Lesson 2 – The Gap Year: From Foundations to Product, Tech, Data & AI Diligence
October 2025 – September 2026 • A structured self-study plan to prepare for a Computer Science degree and understand how technology is evaluated in the real world.
1. Year Overview
The year runs from October 2025 to September 2026. You’ll build a foundation in computer science, then extend it into real-world product, technology, data, and AI diligence – the disciplines that connect engineering with business outcomes.
- Semester 1 (Oct – Mar): Core computer-science concepts and programming skills.
- Semester 2 (Apr – Sep): Product thinking, system architecture, data pipelines, and AI fundamentals through the lens of diligence and value creation.
2. Semester 1 – Computer Science Foundations
Key Pillars
Area | Goal | Suggested Courses |
---|---|---|
Programming | Fluent Python, problem solving | Harvard CS50x; Python for Everybody |
Data Structures & Algorithms | Understand lists, trees, graphs, complexity | Coursera – U of London DSA; freeCodeCamp |
Computer Systems | Learn how hardware runs code | Nand2Tetris; Crash Course CS |
Web Development | Front-end basics and simple apps | The Odin Project; freeCodeCamp Web Track |
Maths & Logic | Binary, logic, probability, sets | Brilliant.org; MIT OCW 6.042J (for reference) |
Goal by March 2026: Confident Python developer with two or three small projects uploaded to GitHub.
3. Semester 2 – Product, Tech, Data & AI Diligence Foundations
From April onwards you’ll shift from “how to code” to “how technology creates value”. You’ll study how investors and operators evaluate software companies – the same diligence process used in private equity.
3.1 Product Thinking
- What makes a good product: usability, adoption, retention, scalability.
- Agile vs Waterfall, MVP design, prioritisation frameworks (RICE, MoSCoW).
- Intro courses: Coursera Product Management Specialization – University of Virginia.
3.2 Technology Architecture
- Modern stack fundamentals: front-end, APIs, databases, cloud.
- Microservices, CI/CD, DevOps basics (GitHub Actions, Docker).
- Recommended: AWS Cloud Practitioner Essentials (Free).
3.3 Data Engineering & Analytics
- Data pipelines – ETL, warehousing, dashboards.
- SQL fundamentals, data cleaning in Python (Pandas).
- Recommended: IBM Data Science Foundations or freeCodeCamp Data Analysis with Python.
3.4 AI & Machine Learning Basics
- What AI is and is not – supervised vs unsupervised learning.
- Intro to neural networks, LLMs, and AI ethics.
- Courses: Elements of AI (University of Helsinki); AI for Everyone (Andrew Ng).
3.5 Technology Due Diligence & Value Creation
- How investors assess a technology company: product fit, architecture quality, data maturity, AI readiness.
- Read Imperem-style case summaries and mock reports (each month review a different sector e.g.

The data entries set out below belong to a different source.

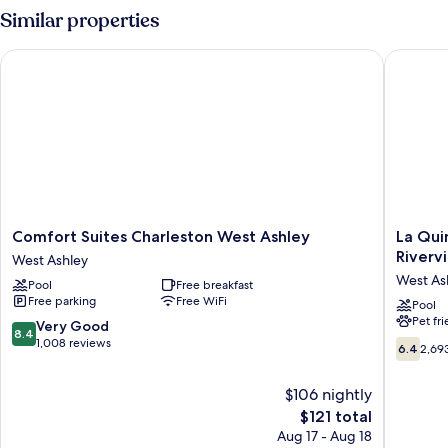
room
Similar properties
nonsmoking
Comfort Suites Charleston West Ashley
La Quint
Comfort
La
Comfort Suites Charleston West Ashley
La Qui
Suites
Quinta
Riverv
West Ashley
Charleston
Inn
West As
Pool
Free breakfast
West
&
Free parking
Free WiFi
Ashley
Suites
Pool
Pet fr
West
by
8.4
Very Good
8.4
Ashley
Wyndh
out
1,008 reviews
6.4
6.4
2,69
Charles
of
out
Rivervi
10,
of
$106 nightly
West
Very
10,
Ashley
Good,
The
$121 total
2,693
1,008
price
reviews
Aug 17 - Aug 18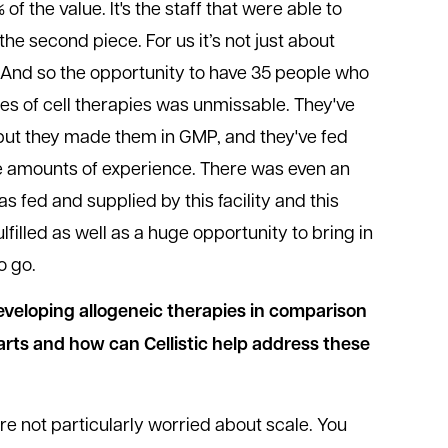
 of the value. It's the staff that were able to
the second piece. For us it’s not just about
y. And so the opportunity to have 35 people who
s of cell therapies was unmissable. They've
 but they made them in GMP, and they've fed
uge amounts of experience. There was even an
as fed and supplied by this facility and this
ulfilled as well as a huge opportunity to bring in
o go.
eveloping allogeneic therapies in comparison
arts and how can Cellistic help address these
re not particularly worried about scale. You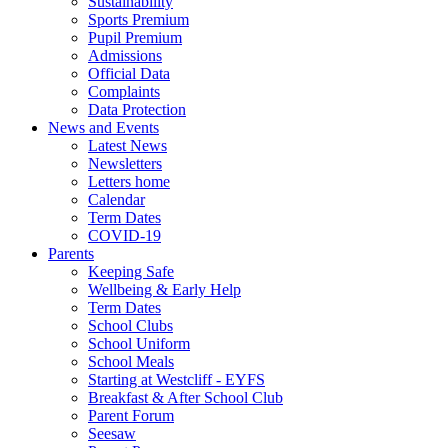
Sustainability
Sports Premium
Pupil Premium
Admissions
Official Data
Complaints
Data Protection
News and Events
Latest News
Newsletters
Letters home
Calendar
Term Dates
COVID-19
Parents
Keeping Safe
Wellbeing & Early Help
Term Dates
School Clubs
School Uniform
School Meals
Starting at Westcliff - EYFS
Breakfast & After School Club
Parent Forum
Seesaw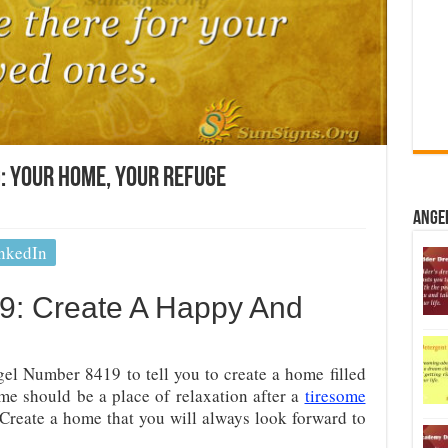
: Your Home, Your Refuge
Ange
nkedIn
9: Create A Happy And
el Number 8419 to tell you to create a home filled
e should be a place of relaxation after a
tiresome
Create a home that you will always look forward to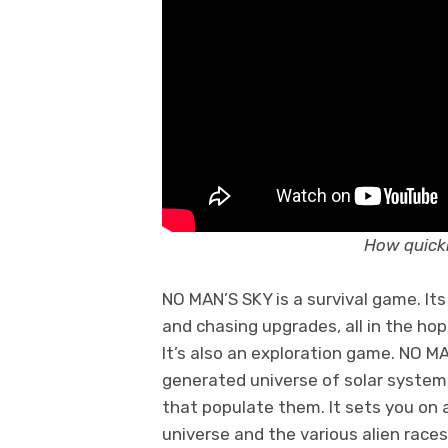
How quickl
NO MAN’S SKY is a survival game. It
and chasing upgrades, all in the hop
It’s also an exploration game. NO MA
generated universe of solar systems
that populate them. It sets you on 
universe and the various alien races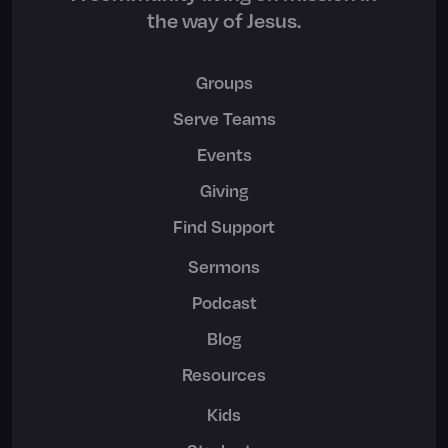
the way of Jesus.
Groups
Serve Teams
Events
Giving
Find Support
Sermons
Podcast
Blog
Resources
Kids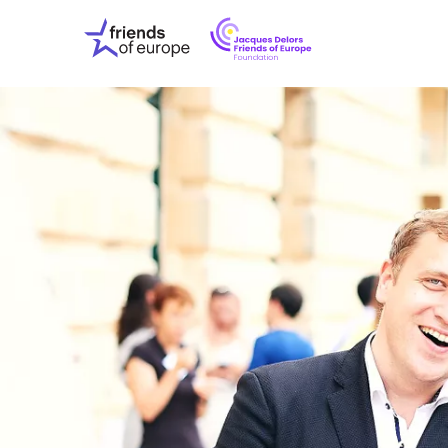
Jacques
Friends
Delors
of
Friends
Europe
of
EuropeFoundati
OUR WO
OUR INS
OUR EVE
ABOUT U
PRESS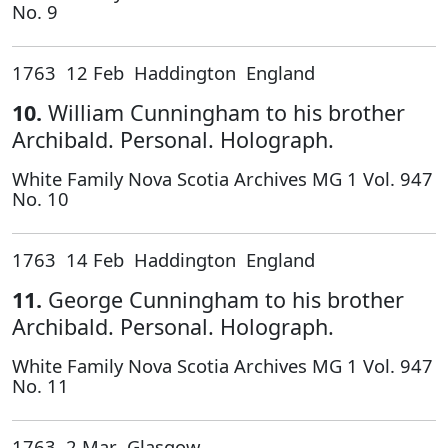
No. 9
1763 12 Feb Haddington England
10.
William Cunningham to his brother
Archibald. Personal. Holograph.
White Family Nova Scotia Archives MG 1 Vol. 947
No. 10
1763 14 Feb Haddington England
11.
George Cunningham to his brother
Archibald. Personal. Holograph.
White Family Nova Scotia Archives MG 1 Vol. 947
No. 11
1763 2 Mar Glasgow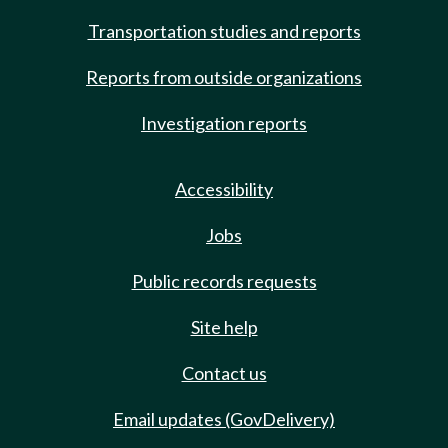
Transportation studies and reports
Reports from outside organizations
Investigation reports
Accessibility
Jobs
Public records requests
Site help
Contact us
Email updates (GovDelivery)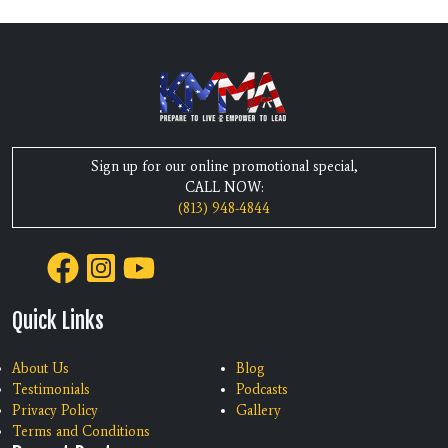
Sign up for our online promotional special,
CALL NOW:
(813) 948-4844
Quick Links
About Us
Blog
Testimonials
Podcasts
Privacy Policy
Gallery
Terms and Conditions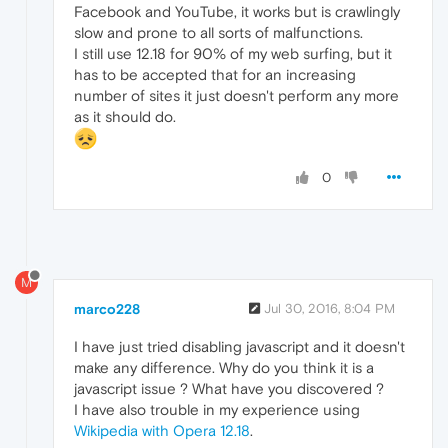
Facebook and YouTube, it works but is crawlingly
slow and prone to all sorts of malfunctions.
I still use 12.18 for 90% of my web surfing, but it
has to be accepted that for an increasing
number of sites it just doesn't perform any more
as it should do.
0
M
marco228
Jul 30, 2016, 8:04 PM
I have just tried disabling javascript and it doesn't
make any difference. Why do you think it is a
javascript issue ? What have you discovered ?
I have also trouble in my experience using
Wikipedia with Opera 12.18
.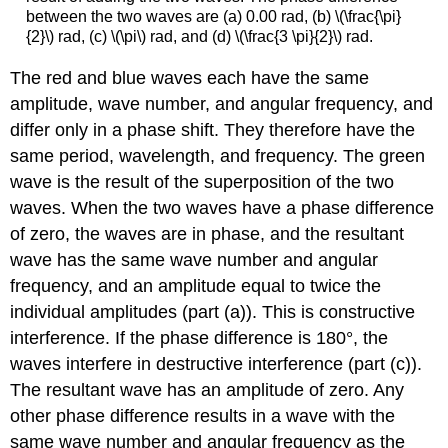
between the two waves are (a) 0.00 rad, (b) \(\frac{\pi}
{2}\) rad, (c) \(\pi\) rad, and (d) \(\frac{3 \pi}{2}\) rad.
The red and blue waves each have the same
amplitude, wave number, and angular frequency, and
differ only in a phase shift. They therefore have the
same period, wavelength, and frequency. The green
wave is the result of the superposition of the two
waves. When the two waves have a phase difference
of zero, the waves are in phase, and the resultant
wave has the same wave number and angular
frequency, and an amplitude equal to twice the
individual amplitudes (part (a)). This is constructive
interference. If the phase difference is 180°, the
waves interfere in destructive interference (part (c)).
The resultant wave has an amplitude of zero. Any
other phase difference results in a wave with the
same wave number and angular frequency as the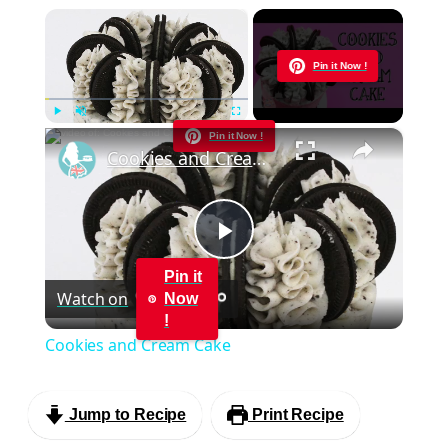
×
Now Playing
Pin it Now !
×
Play
Unmute
Fullscreen
Pin it Now !
Cookies and Cream Cake
Play
Pin it
Watch on
Now
Video
!
Cookies and Cream Cake
Jump to Recipe
Print Recipe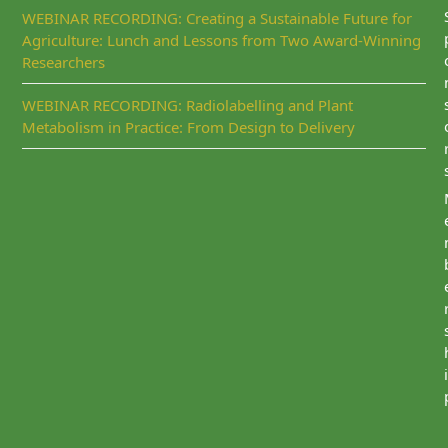
WEBINAR RECORDING: Creating a Sustainable Future for
Agriculture: Lunch and Lessons from Two Award-Winning
Researchers
WEBINAR RECORDING: Radiolabelling and Plant
Metabolism in Practice: From Design to Delivery
i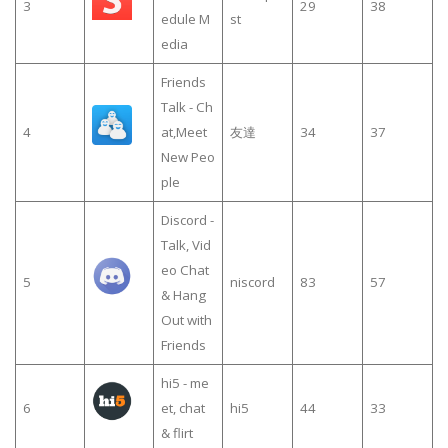
3
29
38
edule M
st
edia
Friends
Talk - Ch
4
at,Meet
友達
34
37
New Peo
ple
Discord -
Talk, Vid
eo Chat
5
niscord
83
57
& Hang
Out with
Friends
hi5 - me
6
et, chat
hi5
44
33
& flirt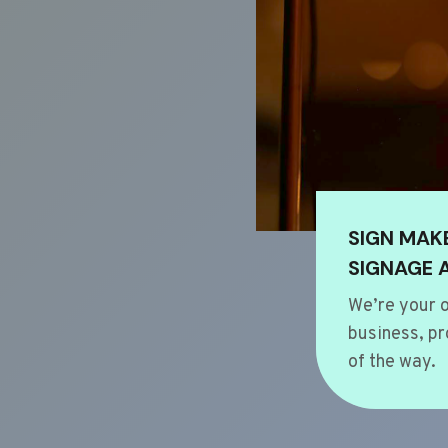
SIGN MAK
SIGNAGE 
We’re your o
business, pr
of the way.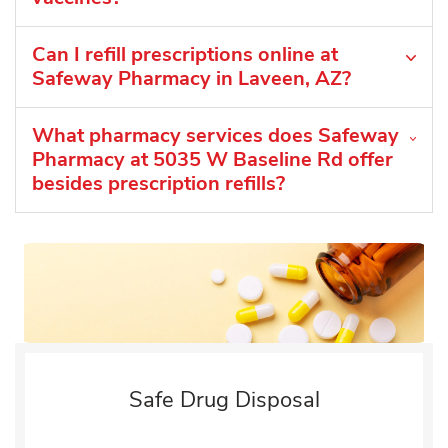
Can I refill prescriptions online at
Safeway Pharmacy in Laveen, AZ?
What pharmacy services does Safeway
Pharmacy at 5035 W Baseline Rd offer
besides prescription refills?
Safe Drug Disposal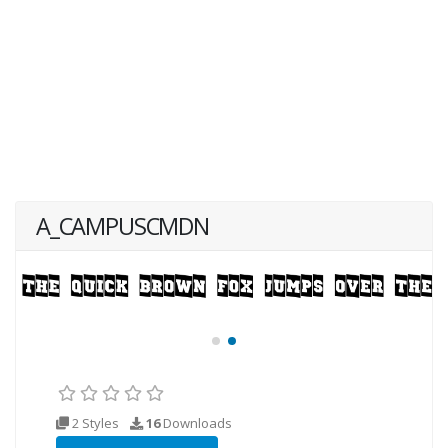
A_CAMPUSCMDN
2 Styles
16
Downloads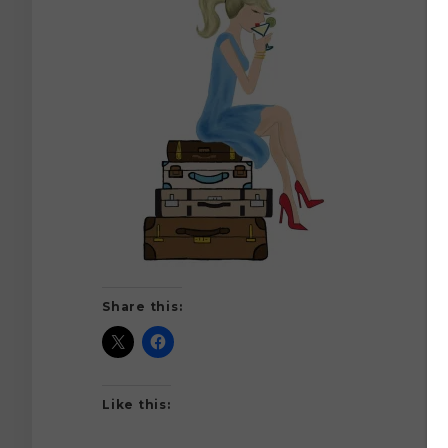
Share this:
Like this: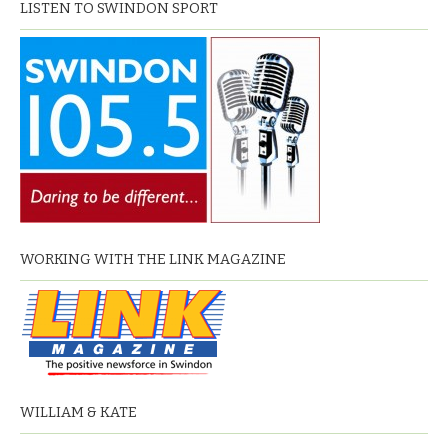
LISTEN TO SWINDON SPORT
WORKING WITH THE LINK MAGAZINE
WILLIAM & KATE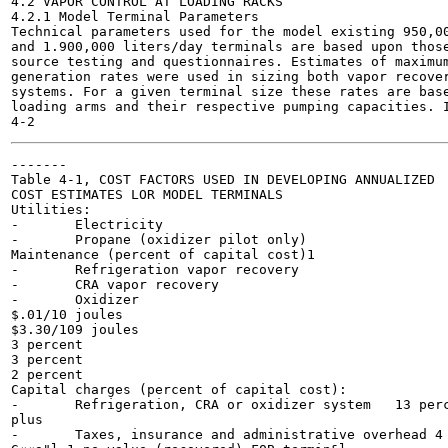
4.2 VAPOR CONTROL AT LOADING RACKS

4.2.1 Model Terminal Parameters

Technical parameters used for the model existing 950,00
and 1.900,000 liters/day terminals are based upon those
source testing and questionnaires. Estimates of maximum
generation rates were used in sizing both vapor recover
systems. For a given terminal size these rates are base
loading arms and their respective pumping capacities. I
-------

Table 4-1, COST FACTORS USED IN DEVELOPING ANNUALIZED

COST ESTIMATES LOR MODEL TERMINALS

Utilities:

-	Electricity

-	Propane (oxidizer pilot only)

Maintenance (percent of capital cost)1

-	Refrigeration vapor recovery

-	CRA vapor recovery

-	Oxidizer

$.01/10 joules

$3.30/109 joules

3 percent

3 percent

2 percent

Capital charges (percent of capital cost):

-	Refrigeration, CRA or oxidizer system	13 percent'

plus

-	Taxes, insurance and administrative overhead 4 percent
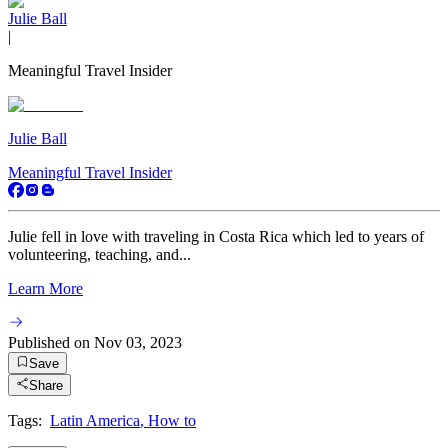
Julie Ball
|
Meaningful Travel Insider
Julie Ball
Meaningful Travel Insider
Julie fell in love with traveling in Costa Rica which led to years of
volunteering, teaching, and...
Learn More
Published on
Nov 03, 2023
Save
Share
Tags:
Latin America
,
How to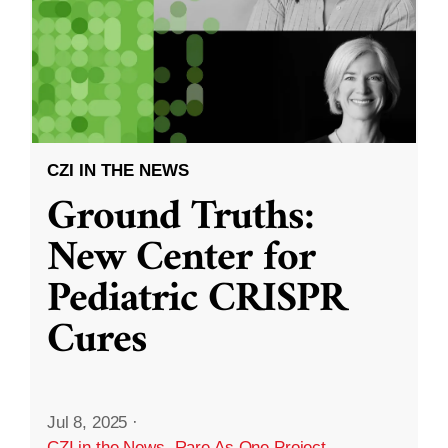
CZI IN THE NEWS
Ground Truths:
New Center for
Pediatric CRISPR
Cures
Jul 8, 2025
·
CZI in the News
,
Rare As One Project
,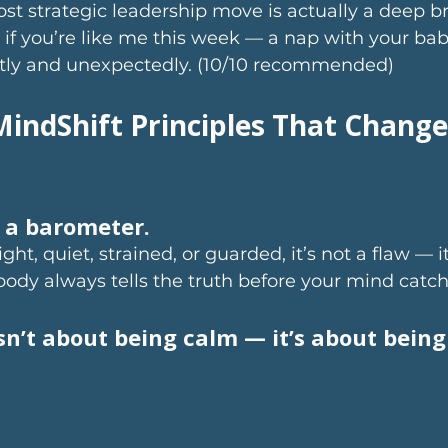
t strategic leadership move is actually a deep br
 if you’re like me this week — a nap with your bab
ietly and unexpectedly. (10/10 recommended)
MindShift Principles That Change
s a barometer.
ight, quiet, strained, or guarded, it’s not a flaw — it
body always tells the truth before your mind catch
sn’t about being calm — it’s about being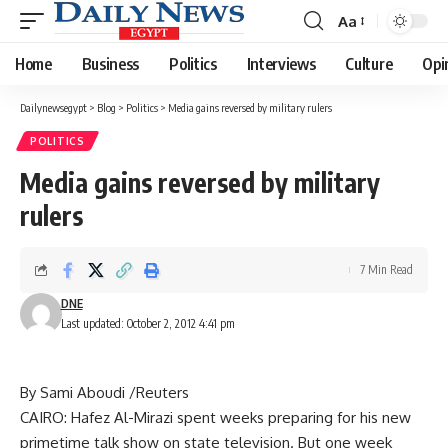
Aa
Font
Resizer
Home
Business
Politics
Interviews
Culture
Opi
Dailynewsegypt
>
Blog
>
Politics
>
Media gains reversed by military rulers
POLITICS
Media gains reversed by military
rulers
7 Min Read
DNE
Last updated: October 2, 2012 4:41 pm
By Sami Aboudi /Reuters
CAIRO: Hafez Al-Mirazi spent weeks preparing for his new
primetime talk show on state television. But one week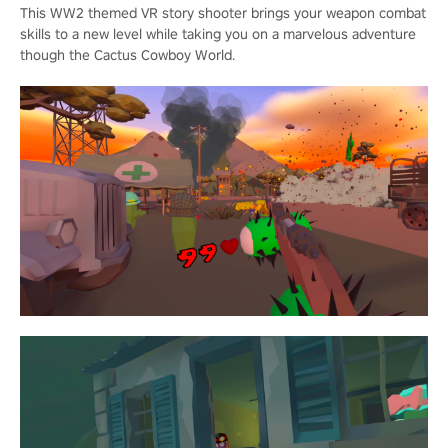
This WW2 themed VR story shooter brings your weapon combat
skills to a new level while taking you on a marvelous adventure
though the Cactus Cowboy World.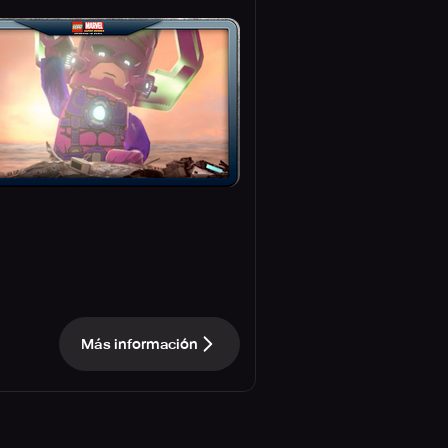
Más información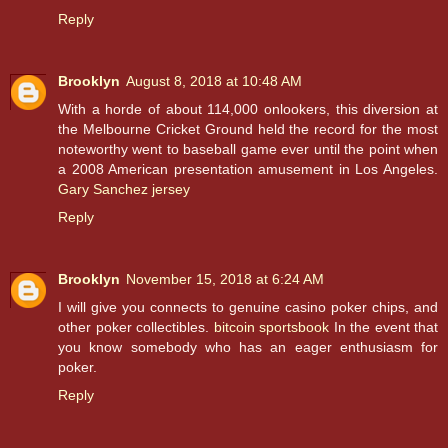
Reply
Brooklyn
August 8, 2018 at 10:48 AM
With a horde of about 114,000 onlookers, this diversion at
the Melbourne Cricket Ground held the record for the most
noteworthy went to baseball game ever until the point when
a 2008 American presentation amusement in Los Angeles.
Gary Sanchez jersey
Reply
Brooklyn
November 15, 2018 at 6:24 AM
I will give you connects to genuine casino poker chips, and
other poker collectibles.
bitcoin sportsbook
In the event that
you know somebody who has an eager enthusiasm for
poker.
Reply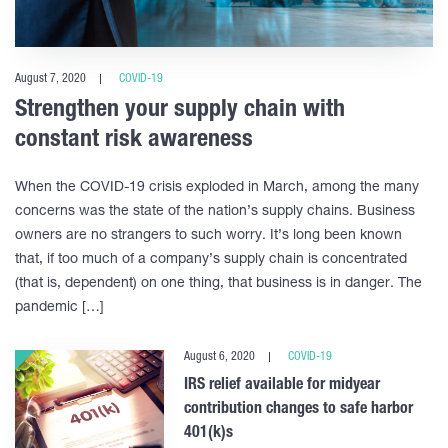
August 7, 2020
COVID-19
Strengthen your supply chain with
constant risk awareness
When the COVID-19 crisis exploded in March, among the many
concerns was the state of the nation’s supply chains. Business
owners are no strangers to such worry. It’s long been known
that, if too much of a company’s supply chain is concentrated
(that is, dependent) on one thing, that business is in danger. The
pandemic […]
August 6, 2020
COVID-19
IRS relief available for midyear
contribution changes to safe harbor
401(k)s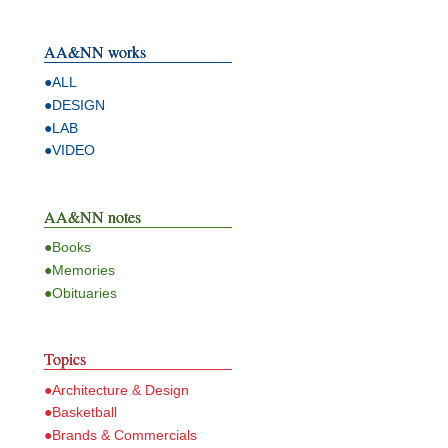
AA&NN works
●ALL
●DESIGN
●LAB
●VIDEO
AA&NN notes
●Books
●Memories
●Obituaries
Topics
●Architecture & Design
●Basketball
●Brands & Commercials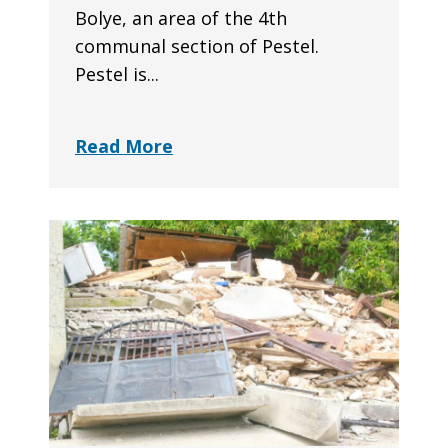
Bolye, an area of the 4th
communal section of Pestel.
Pestel is...
Read More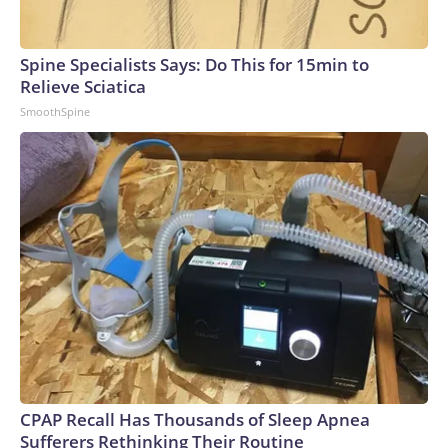
Spine Specialists Says: Do This for 15min to
Relieve Sciatica
SmoothSpine
CPAP Recall Has Thousands of Sleep Apnea
Sufferers Rethinking Their Routine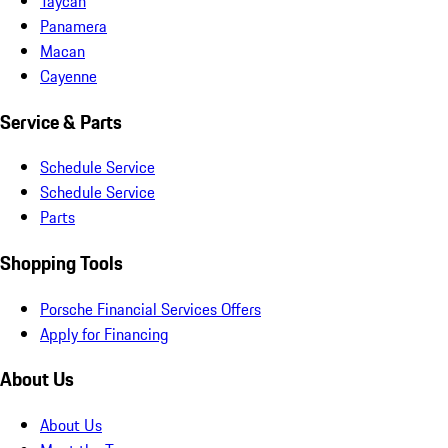
Taycan
Panamera
Macan
Cayenne
Service & Parts
Schedule Service
Schedule Service
Parts
Shopping Tools
Porsche Financial Services Offers
Apply for Financing
About Us
About Us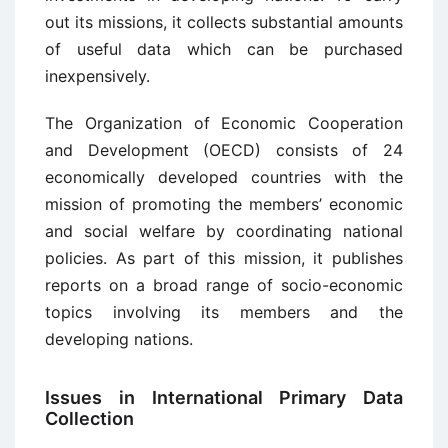
out its missions, it collects substantial amounts
of useful data which can be purchased
inexpen­sively.
The Organization of Economic Cooperation
and Development (OECD) con­sists of 24
economically developed countries with the
mission of promoting the members’ economic
and social welfare by coordinating national
policies. As part of this mission, it publishes
reports on a broad range of socio-economic
topics involving its members and the
developing nations.
Issues in International Primary Data
Collection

FinTech, EdTech, HealthTech).
- Self-project: pick a tech company, analyse its stack and data model from public sources, then write a 2-page “tech health summary”.
Goal by September 2026: Understand how to discuss technology not just as code, but as a business asset that creates value and risk.
4. Month-by-Month Outline
Month | Theme | Output / Project |
---|---|---|
Oct – Nov 2025 | Python Foundations | Text-based games or utility scripts |
Dec 2025 – Jan 2026 | Algorithms & Data Structures | Sorting visualiser or basic search demo |
Feb – Mar 2026 | Web Basics + GitHub Portfolio | Personal website and two repos |
Apr 2026 | Product Management Foundations | Mock product brief + feature prioritisation exercise |
May – Jun 2026 | Cloud & Architecture Fundamentals | Diagram a sample web app stack |
Jul – Aug 2026 | Data & AI Essentials | Notebook showing simple data analysis or AI demo |
Sep 2026 | Diligence Simulation | 2-page Tech Health Assessment Report |
5. Reading & Reference List
- Code: The Hidden Language of Computer Hardware and Software – Charles Petzold
- The Pragmatic Programmer – Hunt & Thomas
- Computer Science Distilled – Wladston Ferreira Filho
- Lean Product Playbook – Dan Olsen
- Designing Data-Intensive Applications – Martin Kleppmann (advanced)
- AI Superpowers – Kai-Fu Lee
6. End-of-Year Checklist
- ✅ Comfortable writing and debugging Python programs.
- ✅ Understand how computers, networks and data pipelines work.
- ✅ Built 3–4 small projects and a personal portfolio site.
- ✅ Can explain basic product concepts and technical architecture in plain English.
- ✅ Produced one mock diligence summary demonstrating your understanding of how product, tech, data and AI fit together.
Outcome: Enter your degree next October not as a beginner but as a junior technologist who already thinks like an engineer and an analyst.